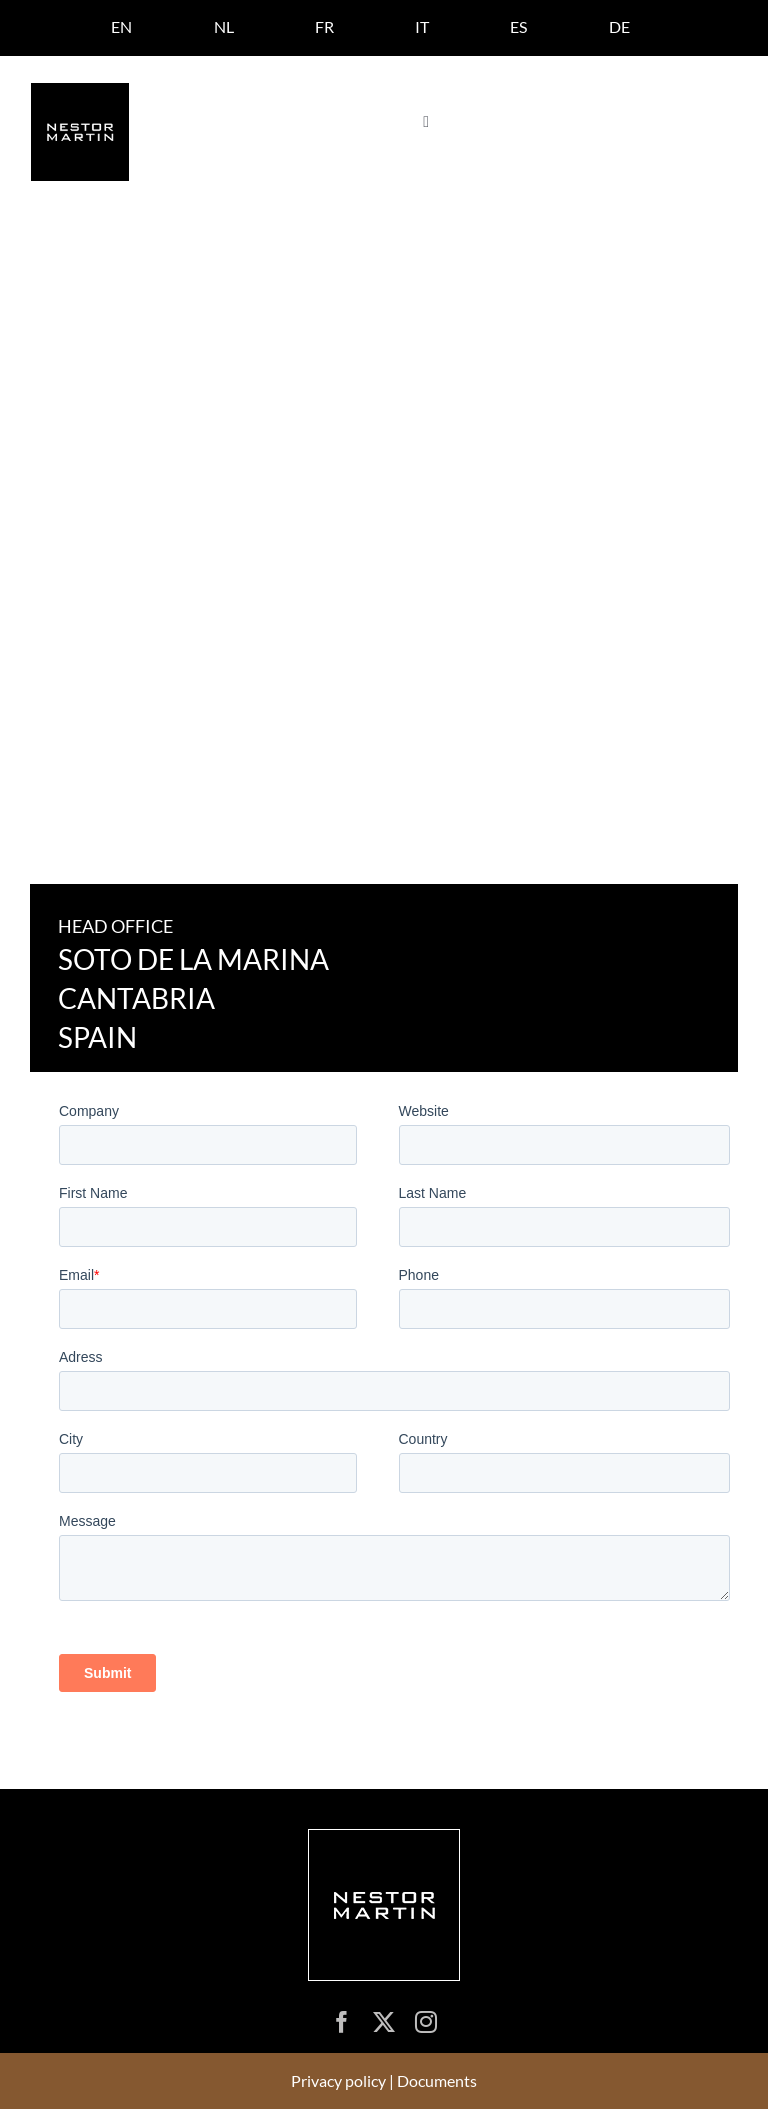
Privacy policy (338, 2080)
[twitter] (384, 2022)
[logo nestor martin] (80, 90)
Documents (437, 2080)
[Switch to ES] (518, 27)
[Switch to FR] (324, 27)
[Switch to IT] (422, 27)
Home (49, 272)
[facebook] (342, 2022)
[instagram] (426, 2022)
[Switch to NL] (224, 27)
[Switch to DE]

## [Prompt]
Drop the images and repeat the data exactly.

## [Answer space]
Privacy policy (338, 2080)
[twitter] (384, 2022)
[logo nestor martin] (80, 90)
Documents (437, 2080)
[Switch to ES] (518, 27)
[Switch to FR] (324, 27)
[Switch to IT] (422, 27)
Home (49, 272)
[facebook] (342, 2022)
[instagram] (426, 2022)
[Switch to NL] (224, 27)
[Switch to DE]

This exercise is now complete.